Discussion

Ehren Bucholtz | Mon, 02/27/2017 - 14:24

Project Idea: Optical Structure Recognition

This is a project that I have been working on, and thought I could incorporate students into the project. Students in this course have varying levels of skills and abilities, depending on your skill levels, students might take on different aspects of this project if interested.

The project is based off of the OSRA program developed by Igor FIlippov at NCI.

https://cactus.nci.nih.gov/osra/

and Igor’s original goal was to create software that could read structures from published PDFs to extract the image data as SMILES strings.

and you can test it out here:

https://cactus.nci.nih.gov/cgi-bin/osra/index.cgi

you just upload a structure that you have drawn in a chemical drawing program that was subsequently saved as a gif or jpg.

I have contacted Igor, and in addition to some of my ideas, he has some great ideas that would be perfect for student projects.
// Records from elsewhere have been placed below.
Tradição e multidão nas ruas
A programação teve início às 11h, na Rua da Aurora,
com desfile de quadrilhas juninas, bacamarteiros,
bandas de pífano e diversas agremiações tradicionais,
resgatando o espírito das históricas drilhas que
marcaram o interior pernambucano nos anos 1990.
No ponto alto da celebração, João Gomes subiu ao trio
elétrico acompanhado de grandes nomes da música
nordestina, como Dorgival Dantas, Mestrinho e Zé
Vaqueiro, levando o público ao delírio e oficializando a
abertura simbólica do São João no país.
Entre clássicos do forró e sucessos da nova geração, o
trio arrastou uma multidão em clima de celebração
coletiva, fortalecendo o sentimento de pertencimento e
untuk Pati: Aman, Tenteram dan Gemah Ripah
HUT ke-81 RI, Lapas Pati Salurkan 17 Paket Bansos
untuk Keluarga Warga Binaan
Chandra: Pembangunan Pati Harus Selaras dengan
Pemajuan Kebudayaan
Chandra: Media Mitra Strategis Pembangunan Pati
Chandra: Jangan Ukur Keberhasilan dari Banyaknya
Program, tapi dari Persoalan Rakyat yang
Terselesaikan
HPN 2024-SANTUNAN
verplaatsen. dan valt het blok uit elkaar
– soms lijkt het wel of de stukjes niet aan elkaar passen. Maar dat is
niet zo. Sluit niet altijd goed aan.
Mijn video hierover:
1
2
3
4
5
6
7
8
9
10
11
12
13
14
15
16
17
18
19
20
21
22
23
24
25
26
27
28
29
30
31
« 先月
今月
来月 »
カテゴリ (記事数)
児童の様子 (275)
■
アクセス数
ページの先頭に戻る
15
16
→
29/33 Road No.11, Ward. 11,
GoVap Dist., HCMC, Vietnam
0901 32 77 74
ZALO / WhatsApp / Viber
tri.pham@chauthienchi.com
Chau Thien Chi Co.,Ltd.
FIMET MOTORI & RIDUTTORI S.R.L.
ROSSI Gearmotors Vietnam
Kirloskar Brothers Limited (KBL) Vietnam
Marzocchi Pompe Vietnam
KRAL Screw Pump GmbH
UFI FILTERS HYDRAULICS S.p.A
  1. Using OSRA for hand written structures

I saw this as a way to remove the tedium of hand grading papers. I thought it would be great to have my 200 students answer a quiz question by drawing and submitting papers. I could have the software scan and see if they are correct. There seems to be evidence that handwriting improves learning. Students also draw structures when they do homework, but for large classes, we often test with multiple choice. Eventually, I would like to see if students have better learning outcomes if we stick to all drawing for example.

I have been testing this out with a subset of structures, and am finding out the issues with hand writing recognition within the program.

  1. Subproject 1: validation database

One of the key aspects for this part of the project would be to develop a validation set of molecules for testing.

The following is a link to a Google Sheet that has what I have in mind for this aspect of the project:

https://docs.google.com/spreadsheets/d/1Qrxa3vkWkyKGHGuAppm4lGe3UdTvz7g-OODtc8xu7Yc/edit?usp=sharing

The project would be to set up a list of alkenes, branched alkenes, cycloalkenes, alkynes, branched alkynes,alcohols, branched alcohols, alkyl halides (bromides, chlorides, fluorides), ketones, carboxylic acid derivatives (acid chlorides, esters, anhydrides, thioesters, amides), amines and thiols. You can see from the google doc above that stereochemistry can and should be included. One of the aspects would be to use InChI Key data for determining if a correct structure was drawn. For example, if you have 4-methyloctane, it can be racemic, R or S. The first 14 letters of the InChI key don’t change. So, in the python grading program that I have written, one can award partial credit for drawing correct connectivity, but incorrect stereochemistry. I know that OSRA can handle wedges and dashes, but how well and if hand written, I am unsure.

  1. Subproject 2: handwriting recognition

I have written a program in python that after a student paper is scanned in, it checks each structure and compares the SMILES string to a known SMILES string. I think using InChI might be better for this as indicated in part 1a. The aspect of this part of the project would be to draw the molecules in the validation set by hand and then scan them in and see determine the error rate for SMILES determination. Factors that I have found complicate this step include- eraser marks, quality of lines drawn, sloppy drawing. In this part of the project we would look at what makes a good structure for analysis (whether hand drawn or computer drawn).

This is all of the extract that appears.